Ventas, Inc.
- Company type: Public
- Traded as: NYSE: VTR; S&P 500 component;
- Industry: Real estate investment trust Health care
- Founded: 1998; 28 years ago
- Headquarters: 353 North Clark Chicago, Illinois, U.S.
- Key people: Debra Cafaro (Chairman and CEO)
- Products: Health care facilities
- Revenue: US$3.8 billion (2019)
- Net income: US$433 million (2019)
- Total assets: US$24.7 billion (2019)
- Total equity: US$10.55 billion (2019)
- Number of employees: 500 (2020)
- Website: www.ventasreit.com

= Ventas (company) =

American real estate company

Ventas, Inc. is a real estate investment trust specializing in the ownership and management of research, medicine and healthcare facilities in the United States, Canada and the United Kingdom.

As of December 2019, the group's portfolio consisted of 1,200 properties divided among nursing homes, medical office buildings, rehabilitation and acute care centres, special care centres, laboratories and research centres and medical-surgical centres for a total value of nearly $25 billion.
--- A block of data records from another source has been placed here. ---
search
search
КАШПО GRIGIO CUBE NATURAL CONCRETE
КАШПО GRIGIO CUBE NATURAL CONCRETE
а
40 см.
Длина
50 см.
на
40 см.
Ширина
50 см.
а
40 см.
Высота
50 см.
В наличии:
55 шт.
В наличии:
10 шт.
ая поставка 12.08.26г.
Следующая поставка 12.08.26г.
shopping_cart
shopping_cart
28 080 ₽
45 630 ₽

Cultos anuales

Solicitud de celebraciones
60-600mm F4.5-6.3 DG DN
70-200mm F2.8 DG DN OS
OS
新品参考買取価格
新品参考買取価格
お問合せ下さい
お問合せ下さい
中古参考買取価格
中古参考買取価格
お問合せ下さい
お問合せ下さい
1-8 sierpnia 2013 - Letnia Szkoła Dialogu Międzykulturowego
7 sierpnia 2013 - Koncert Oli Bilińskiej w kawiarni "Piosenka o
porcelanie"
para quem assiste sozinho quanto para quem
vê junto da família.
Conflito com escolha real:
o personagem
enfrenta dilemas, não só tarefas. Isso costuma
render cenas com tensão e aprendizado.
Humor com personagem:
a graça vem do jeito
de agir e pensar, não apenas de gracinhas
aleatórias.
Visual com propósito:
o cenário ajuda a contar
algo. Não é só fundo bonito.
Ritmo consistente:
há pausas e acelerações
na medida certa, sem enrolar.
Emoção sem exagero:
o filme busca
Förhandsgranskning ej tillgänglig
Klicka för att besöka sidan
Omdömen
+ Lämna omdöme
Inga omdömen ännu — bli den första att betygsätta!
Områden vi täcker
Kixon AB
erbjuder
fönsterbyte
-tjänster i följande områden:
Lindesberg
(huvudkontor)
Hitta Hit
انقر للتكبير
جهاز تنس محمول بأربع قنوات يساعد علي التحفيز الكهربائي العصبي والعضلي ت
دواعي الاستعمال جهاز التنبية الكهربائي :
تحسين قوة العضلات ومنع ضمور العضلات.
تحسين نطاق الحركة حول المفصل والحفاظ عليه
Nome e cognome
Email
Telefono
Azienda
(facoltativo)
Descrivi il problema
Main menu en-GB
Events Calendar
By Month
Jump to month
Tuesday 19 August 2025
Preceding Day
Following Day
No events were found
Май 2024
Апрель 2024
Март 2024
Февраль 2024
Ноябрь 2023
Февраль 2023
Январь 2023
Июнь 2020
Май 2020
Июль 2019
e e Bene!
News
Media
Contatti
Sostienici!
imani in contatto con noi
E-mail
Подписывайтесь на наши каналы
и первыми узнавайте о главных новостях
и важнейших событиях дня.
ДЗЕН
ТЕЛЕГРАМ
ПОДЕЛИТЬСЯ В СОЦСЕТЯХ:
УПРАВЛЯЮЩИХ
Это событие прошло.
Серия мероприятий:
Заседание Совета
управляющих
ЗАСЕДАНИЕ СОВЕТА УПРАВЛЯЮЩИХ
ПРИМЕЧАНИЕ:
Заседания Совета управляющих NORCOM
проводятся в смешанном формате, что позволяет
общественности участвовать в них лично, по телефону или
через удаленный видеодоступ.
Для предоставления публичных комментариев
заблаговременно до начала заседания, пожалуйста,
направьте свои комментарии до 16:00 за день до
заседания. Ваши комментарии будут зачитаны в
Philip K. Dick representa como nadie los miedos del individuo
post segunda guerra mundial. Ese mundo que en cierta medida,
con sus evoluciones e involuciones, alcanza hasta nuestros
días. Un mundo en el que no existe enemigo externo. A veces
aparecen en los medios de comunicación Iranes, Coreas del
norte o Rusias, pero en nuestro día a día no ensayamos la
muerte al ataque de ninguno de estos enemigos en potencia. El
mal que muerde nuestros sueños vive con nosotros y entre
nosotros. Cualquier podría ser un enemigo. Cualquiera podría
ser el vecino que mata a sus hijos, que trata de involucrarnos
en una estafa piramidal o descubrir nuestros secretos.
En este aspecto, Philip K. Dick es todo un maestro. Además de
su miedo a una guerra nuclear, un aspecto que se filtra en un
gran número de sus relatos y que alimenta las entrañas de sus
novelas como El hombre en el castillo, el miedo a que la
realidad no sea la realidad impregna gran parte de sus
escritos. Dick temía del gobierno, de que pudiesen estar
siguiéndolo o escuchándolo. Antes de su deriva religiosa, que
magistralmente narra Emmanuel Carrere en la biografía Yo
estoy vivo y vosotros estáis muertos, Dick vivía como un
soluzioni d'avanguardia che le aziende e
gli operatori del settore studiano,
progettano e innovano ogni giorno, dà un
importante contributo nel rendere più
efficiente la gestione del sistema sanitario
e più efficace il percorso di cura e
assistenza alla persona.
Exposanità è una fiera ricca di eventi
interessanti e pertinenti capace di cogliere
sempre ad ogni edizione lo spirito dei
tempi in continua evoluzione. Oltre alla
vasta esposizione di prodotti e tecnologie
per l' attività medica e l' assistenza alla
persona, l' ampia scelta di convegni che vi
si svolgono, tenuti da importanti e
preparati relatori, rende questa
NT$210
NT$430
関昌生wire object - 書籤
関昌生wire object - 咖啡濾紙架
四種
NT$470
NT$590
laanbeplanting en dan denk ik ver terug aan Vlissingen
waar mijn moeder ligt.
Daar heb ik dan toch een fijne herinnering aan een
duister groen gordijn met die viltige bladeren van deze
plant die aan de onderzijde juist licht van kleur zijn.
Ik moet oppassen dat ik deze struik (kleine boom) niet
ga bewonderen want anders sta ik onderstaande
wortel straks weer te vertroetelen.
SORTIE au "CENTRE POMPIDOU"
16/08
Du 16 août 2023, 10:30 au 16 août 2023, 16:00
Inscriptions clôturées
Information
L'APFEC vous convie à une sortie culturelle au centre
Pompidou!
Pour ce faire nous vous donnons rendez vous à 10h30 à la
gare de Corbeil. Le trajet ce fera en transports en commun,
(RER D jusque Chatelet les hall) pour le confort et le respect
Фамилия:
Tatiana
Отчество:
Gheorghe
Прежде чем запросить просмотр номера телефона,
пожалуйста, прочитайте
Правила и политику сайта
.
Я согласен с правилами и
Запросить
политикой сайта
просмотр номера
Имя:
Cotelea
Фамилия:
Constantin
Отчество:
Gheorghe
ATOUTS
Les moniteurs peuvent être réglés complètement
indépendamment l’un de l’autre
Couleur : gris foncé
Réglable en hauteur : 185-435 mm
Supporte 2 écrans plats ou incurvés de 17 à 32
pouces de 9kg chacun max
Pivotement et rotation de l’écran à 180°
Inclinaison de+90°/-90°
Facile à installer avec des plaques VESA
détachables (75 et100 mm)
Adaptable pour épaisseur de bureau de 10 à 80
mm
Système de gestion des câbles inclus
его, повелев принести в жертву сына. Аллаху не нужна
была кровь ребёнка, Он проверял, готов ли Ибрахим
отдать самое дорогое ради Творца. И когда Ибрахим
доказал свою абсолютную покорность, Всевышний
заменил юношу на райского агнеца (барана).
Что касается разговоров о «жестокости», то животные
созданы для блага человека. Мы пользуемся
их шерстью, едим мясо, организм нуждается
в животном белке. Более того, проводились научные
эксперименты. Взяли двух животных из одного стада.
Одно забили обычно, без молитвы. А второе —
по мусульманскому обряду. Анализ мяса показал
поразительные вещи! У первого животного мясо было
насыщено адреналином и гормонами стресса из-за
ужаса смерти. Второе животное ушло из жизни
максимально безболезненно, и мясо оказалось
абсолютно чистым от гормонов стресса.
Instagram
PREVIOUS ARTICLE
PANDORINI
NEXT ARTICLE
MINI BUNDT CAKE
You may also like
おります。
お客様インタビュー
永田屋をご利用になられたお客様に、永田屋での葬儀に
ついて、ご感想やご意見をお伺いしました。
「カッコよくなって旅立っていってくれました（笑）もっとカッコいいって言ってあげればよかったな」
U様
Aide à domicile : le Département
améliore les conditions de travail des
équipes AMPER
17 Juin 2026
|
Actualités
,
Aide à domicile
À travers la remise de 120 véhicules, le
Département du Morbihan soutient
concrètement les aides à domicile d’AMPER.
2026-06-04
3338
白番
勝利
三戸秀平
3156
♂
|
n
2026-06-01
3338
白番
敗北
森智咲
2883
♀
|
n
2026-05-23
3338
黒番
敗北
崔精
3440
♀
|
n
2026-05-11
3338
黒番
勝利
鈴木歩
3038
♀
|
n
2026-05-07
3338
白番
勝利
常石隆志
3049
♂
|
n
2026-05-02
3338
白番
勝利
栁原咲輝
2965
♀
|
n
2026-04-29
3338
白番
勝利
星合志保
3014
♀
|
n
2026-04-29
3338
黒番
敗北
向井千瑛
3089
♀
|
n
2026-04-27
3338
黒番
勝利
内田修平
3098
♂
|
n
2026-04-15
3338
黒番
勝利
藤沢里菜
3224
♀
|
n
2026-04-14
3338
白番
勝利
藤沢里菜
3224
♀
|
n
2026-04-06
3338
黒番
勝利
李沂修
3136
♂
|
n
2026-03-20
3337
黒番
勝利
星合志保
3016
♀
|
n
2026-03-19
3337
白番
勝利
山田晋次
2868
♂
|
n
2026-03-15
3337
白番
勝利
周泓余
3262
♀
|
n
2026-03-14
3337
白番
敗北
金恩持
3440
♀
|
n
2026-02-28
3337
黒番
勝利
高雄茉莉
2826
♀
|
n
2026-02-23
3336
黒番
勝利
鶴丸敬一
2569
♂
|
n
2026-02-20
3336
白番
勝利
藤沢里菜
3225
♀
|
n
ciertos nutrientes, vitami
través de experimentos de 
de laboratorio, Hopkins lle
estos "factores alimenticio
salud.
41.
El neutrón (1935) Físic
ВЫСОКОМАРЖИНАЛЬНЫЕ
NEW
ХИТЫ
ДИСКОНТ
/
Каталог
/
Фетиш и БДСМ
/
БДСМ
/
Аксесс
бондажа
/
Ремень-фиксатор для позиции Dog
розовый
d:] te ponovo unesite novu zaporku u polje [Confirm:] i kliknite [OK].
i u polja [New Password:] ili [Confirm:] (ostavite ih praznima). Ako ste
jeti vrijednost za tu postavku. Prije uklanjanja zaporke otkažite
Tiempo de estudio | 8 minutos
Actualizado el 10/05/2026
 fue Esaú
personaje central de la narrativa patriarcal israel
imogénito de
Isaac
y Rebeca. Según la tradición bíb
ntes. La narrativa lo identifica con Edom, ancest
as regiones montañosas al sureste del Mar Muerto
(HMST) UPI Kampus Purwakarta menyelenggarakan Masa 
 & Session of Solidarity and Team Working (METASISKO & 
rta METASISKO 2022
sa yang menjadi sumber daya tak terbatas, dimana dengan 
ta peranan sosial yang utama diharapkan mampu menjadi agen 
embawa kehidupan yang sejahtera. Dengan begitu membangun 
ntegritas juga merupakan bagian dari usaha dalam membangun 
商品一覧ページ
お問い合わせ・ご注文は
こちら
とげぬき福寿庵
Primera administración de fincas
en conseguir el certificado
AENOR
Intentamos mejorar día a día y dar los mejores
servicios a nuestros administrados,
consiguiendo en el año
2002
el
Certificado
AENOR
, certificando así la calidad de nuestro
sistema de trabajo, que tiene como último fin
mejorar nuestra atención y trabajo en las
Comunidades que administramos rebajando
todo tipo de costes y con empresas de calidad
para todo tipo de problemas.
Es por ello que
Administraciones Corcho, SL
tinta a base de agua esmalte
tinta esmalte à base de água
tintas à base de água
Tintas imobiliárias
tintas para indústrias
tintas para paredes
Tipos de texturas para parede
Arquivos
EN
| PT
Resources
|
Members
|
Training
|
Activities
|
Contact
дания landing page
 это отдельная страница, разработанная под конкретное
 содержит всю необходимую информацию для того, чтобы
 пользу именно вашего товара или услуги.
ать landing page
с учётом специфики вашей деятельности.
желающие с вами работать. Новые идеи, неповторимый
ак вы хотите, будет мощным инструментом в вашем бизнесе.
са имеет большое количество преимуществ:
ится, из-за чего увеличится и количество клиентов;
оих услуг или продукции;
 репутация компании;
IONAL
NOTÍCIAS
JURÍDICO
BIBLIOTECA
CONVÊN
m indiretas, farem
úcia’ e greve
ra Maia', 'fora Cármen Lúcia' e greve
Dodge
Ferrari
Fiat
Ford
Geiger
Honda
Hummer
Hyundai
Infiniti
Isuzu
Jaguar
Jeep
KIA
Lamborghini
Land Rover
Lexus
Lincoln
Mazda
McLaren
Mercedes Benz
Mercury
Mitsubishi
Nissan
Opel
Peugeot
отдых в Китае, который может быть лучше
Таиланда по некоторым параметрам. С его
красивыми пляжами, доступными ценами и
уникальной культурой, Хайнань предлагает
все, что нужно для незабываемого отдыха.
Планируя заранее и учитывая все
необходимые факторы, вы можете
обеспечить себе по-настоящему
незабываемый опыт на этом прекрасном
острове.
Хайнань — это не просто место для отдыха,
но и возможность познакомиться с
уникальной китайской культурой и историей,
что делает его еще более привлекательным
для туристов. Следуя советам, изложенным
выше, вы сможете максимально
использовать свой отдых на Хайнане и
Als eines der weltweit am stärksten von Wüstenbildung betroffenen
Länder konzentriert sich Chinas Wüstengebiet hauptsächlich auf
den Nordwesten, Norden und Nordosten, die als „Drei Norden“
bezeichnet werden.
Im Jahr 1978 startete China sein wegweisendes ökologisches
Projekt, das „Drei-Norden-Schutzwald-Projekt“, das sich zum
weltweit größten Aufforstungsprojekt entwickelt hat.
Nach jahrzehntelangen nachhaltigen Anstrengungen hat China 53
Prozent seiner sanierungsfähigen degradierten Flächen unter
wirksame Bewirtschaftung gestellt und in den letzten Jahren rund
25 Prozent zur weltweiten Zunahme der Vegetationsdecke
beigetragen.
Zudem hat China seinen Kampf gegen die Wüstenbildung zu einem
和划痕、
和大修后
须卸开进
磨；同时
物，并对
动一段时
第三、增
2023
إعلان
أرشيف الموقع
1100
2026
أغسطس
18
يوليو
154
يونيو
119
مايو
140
As of 2019, it is a Fortune 1000 corporation.

==History==
The company was founded in 1998 as a spin-off of Vencor, a company founded by Bruce Lunsford, who would later be an unsuccessful Democratic candidate for Governor of Kentucky in 2007 and an unsuccessful candidate for Senator from Kentucky in 2008.

Ventas acquired the real estate investments of Ardent Health Services in 2015. In June 2021, Ventas announced the acquisition of New Senior Investment Group.